▶ **Your goal**
The records below are to be set down again exactly, with the pictures left out.

▶ **Recorded information**

++++++++++

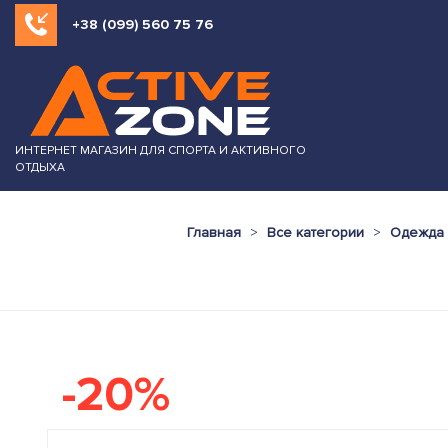
+38 (099) 560 75 76
ИНТЕРНЕТ МАГАЗИН ДЛЯ СПОРТА И АКТИВНОГО
ОТДЫХА
Главная
Все категории
Одежда 
-20%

++++++++++

▶ **Written answer**
+38 (099) 560 75 76
ИНТЕРНЕТ МАГАЗИН ДЛЯ СПОРТА И АКТИВНОГО
ОТДЫХА
Главная
Все категории
Одежда 
-20%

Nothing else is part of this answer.